Penn Arts & Sciences Logo

Tuesday, May 1, 2007 - 4:30pm

Jason Cantarella

University of Georgia

Location

University of Pennsylvania

DRL 4C8

After the talk, there will be a dinner for speakers and participants at a local restaurant.

Toeplitz posed the following question in 1911: On every Jordan curve in R^2, are there four points which form a perfect square? In the intervening years, a string of authors have published proofs of various cases of the problem, leading to the results of W. Stromquist and H.B. Griffiths in the 1990's that inscribed squares exist on certain classes of Jordan curves which are somewhat more general than C^1 curves. We present a new approach to the problem which provides a collection of new results and new proofs of existing theorems, including a new proof of the square peg theorem itself.
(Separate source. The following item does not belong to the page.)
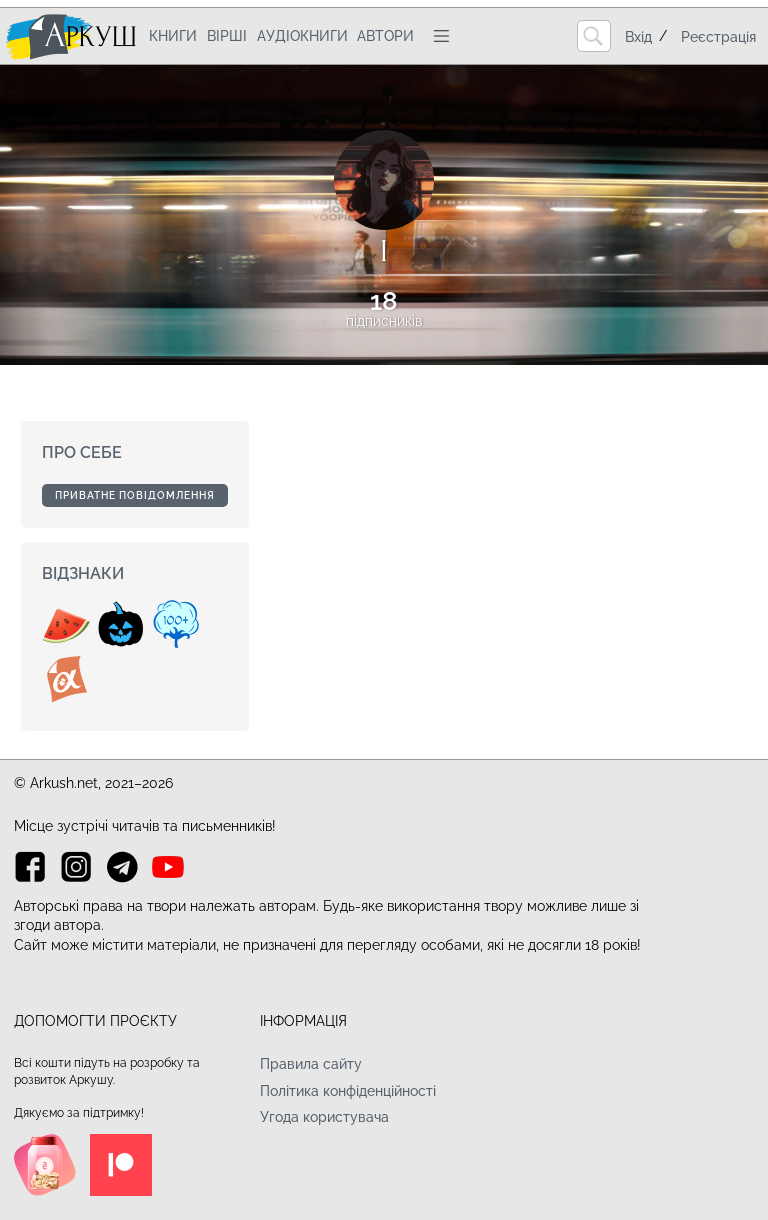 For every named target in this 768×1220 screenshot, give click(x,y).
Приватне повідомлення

Here is another example of our results: Given a point p on a closed C^1 curve C in a Riemannian manifold M and any n, there is an equilateral geodesic n-gon inscribed in C with a vertex at p. The key idea in the new approach is to rethink the problem in terms of intersection numbers and Dev Sinha's geometric reformulation of the compactified configuration spaces of Fulton-MacPherson. This talk represents joint work with Elizabeth Denne (Harvard) and John McCleary (Vassar College).